With the benefit of hindsight, wouldn’t it have been great if Thank You for the Music had been the final track on the album. It’s the epitome of a “goodbye” song. The end of a show, a concert, a party, a disco – it winds the night up perfectly. It sentimentally looks back on the past – the things Mother said, the girl’s history of bad joke-telling, the music we’ve enjoyed – and gives thanks for what we’ve got now; but crucially, it doesn’t look forward. There’s only yesterday and today in this song, no tomorrow. And that feels quite weird – probably another symptom of the group’s cohesion falling apart due to divorce. Even when this first came out, I remember wondering why they started the three songs from the mini-musical with the song that must obviously come as the finale. It uses the rather gloopy piano tones of the previous two songs, which gives a too-rich, over-ripe quality to the quieter arrangements; but then it becomes quite “pub singalong” in its choruses. There’s also something of a religious aspect to the song. If you were to say “thank you for the music, for giving it to me” who would you say it to? A singer/composer/musician? Perhaps – although Agnetha’s not really thanking other musicians for their work, she’s thanking a Much Higher Being for the gift of music, her ability to perform. Deep down, this is a prayer.

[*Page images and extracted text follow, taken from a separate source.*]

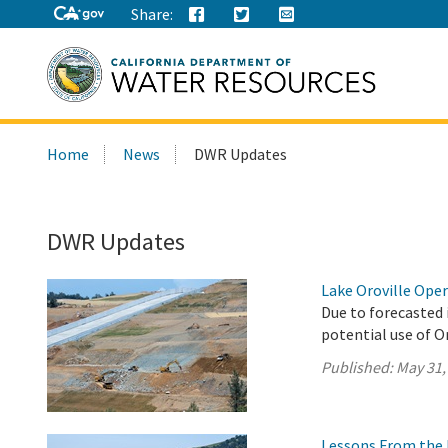
Share:
Search
Home
News
DWR Updates
this
site:
DWR Updates
Lake Oroville Ope
Due to forecasted 
potential use of O
Published:
May 31,
Lessons From the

So where to go from there? I wonder (Departure) apparently, the penultimate track. That looks like an interim title for starters. Should they call it “I wonder”? Should it be “Departure”? Let’s go for the middle path of calling it “I wonder” but keep the Departure bit in, as that’s the role it plays within the structure of the mini-musical – the moment she leaves (wherever it is she’s leaving and wherever it is she’s going to). It’s a delicate little song of uncertainness and anxiety, and I’m not sure it stands alone particularly well outside of the wider context of its place within a musical. However, Frida sings it with great conviction and sincerity, and it is said that there is an autobiographical element to this song, having parallels with Frida’s leaving her young family to start her music career.

Final track, of both the mini-musical and the album, is I’m a Marionette. It’s quite a spiky and quirky song with lots of attitude and chances for both Agnetha and Frida to show off their vocal abilities. But energy saps in the middle with a rather boring instrumental section, and it ends in the same place that it started, with no sense of progress. If you seek out youtube videos of Abba performing this in Australia in 1977 (from Abba the Movie I guess) I reckon it would have been sensational live. However, on the album it feels a bit flat.

And that’s it! A game of two halves if ever there was one. In the first half, they hardly put a foot or a note wrong, with four really rewarding tracks. On Side Two things get a bit patchier. It really marks a midway point in their recording career – there’s less of a disco theme to the majority of these tracks than previously, and we start to catch sight of their darker side, which would develop over the next four years. On a personal note, I’d like to say thank you for both the music and the memories – it was great to be there at the time. The best of these songs will last forever.